The Art of Mindful Emotions
This Monday, we were discussing Jonah 4. Jonah 4:4 "Do you do well to be angry?" (ESV) stood out to me. It seemed to me that God was, in this ESV translation, phrasing the question from the point of view of Person-Centered Therapy (PCT). God's approach is a very patient way of dialogue than a critical way of judging. God-like, in this case, the PCT therapist will attempt to try to look at the problem from the point of view of the client and try to ask questions that places the agency on the client.
Angering is a Verb:
Often when I think someone is making me angry, I think that the problem is with the other person. A PCT therapist will tell me that I am not angry at someone bur rather that I am allowing myself to angry or I am angering. The PCT phrasing, of making angering into a verb, puts the agency/responsibility for being angry on me. In many ways, God is doing this with Jonah.

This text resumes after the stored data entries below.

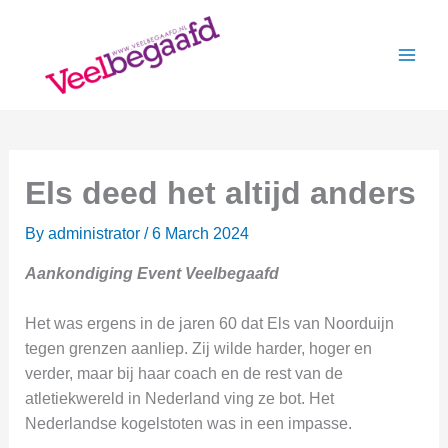
Skip
to
content
Els deed het altijd anders
By
administrator
/
6 March 2024
Aankondiging Event Veelbegaafd
Het was ergens in de jaren 60 dat Els van Noorduijn
tegen grenzen aanliep. Zij wilde harder, hoger en
verder, maar bij haar coach en de rest van de
atletiekwereld in Nederland ving ze bot. Het
Nederlandse kogelstoten was in een impasse.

God, in asking Jonah to prophesy destruction of Nineveh and then deciding to have mercy, changed the rules of the game on Jonah. Then, Jonah's prophetic career was on line. One may be able to empathize with Jonah for being angry at God. But God helps Jonah see that he alone was responsible or how he was feeling and asks Jonah if that is what he really wants.
Anger vs Empathy:
Anger and empathy do not go together. When one is angry one cannot empathize with others. Jonah was angry that his prophetic reputation was at stake because God changed he rules of the game. In that anger he couldn't empathize with the Ninevites. He couldn't see that in his reputation being at stake, as in the failure of his prophetic word, meant that a whole city of over a 100 thousand people were being saved. His anger blinded his ability for empathy.
Mindful Emotions:
No amount of reasoning about saving people would have moved Jonah as long as he was stuck angry. So God had to first of all ask him to pay attention to his anger and question if his allowing himself to get angry helps at all. The point of God's question was to get Jonah to be more mindful about his emotions and its broader impact. Only after increased mindfulness does God go on to talk about His heart and mercy for the Ninevites.
This lesson of being mindful of our emotions as a way of raising our ability to listen and be empathic is critical for personal relationships and for communal cohesiveness. Part of the reason why political discourse is so broken in Universities and the society at large is because people think it is ok blame others for the unpleasant emotions that others trigger in them. When our emotions get triggered by something that is happening we have to stop and ask ourselves, "Do I do well to get triggered?"
Someone may ask, isn't there a rightful place for righteous anger. Yes, there is, but not when the need of the hour is more thoughtfulness, deliberation and listening. If you see someone abusing/hurting a weak person, then that is a place to allow one's adrenaline and indignation to fuel an act in defense of the weak. Here is where the art of mindful emotions comes. Wisdom is in knowing when to allow one's emotions rush into action and when to step back to listen. My sense is this - more than ever our society needs God-like thoughtful empathic dialoguers, than Jonah-like quick-triggered volatile reactionaries, both on the alt-Right and the violent-Left!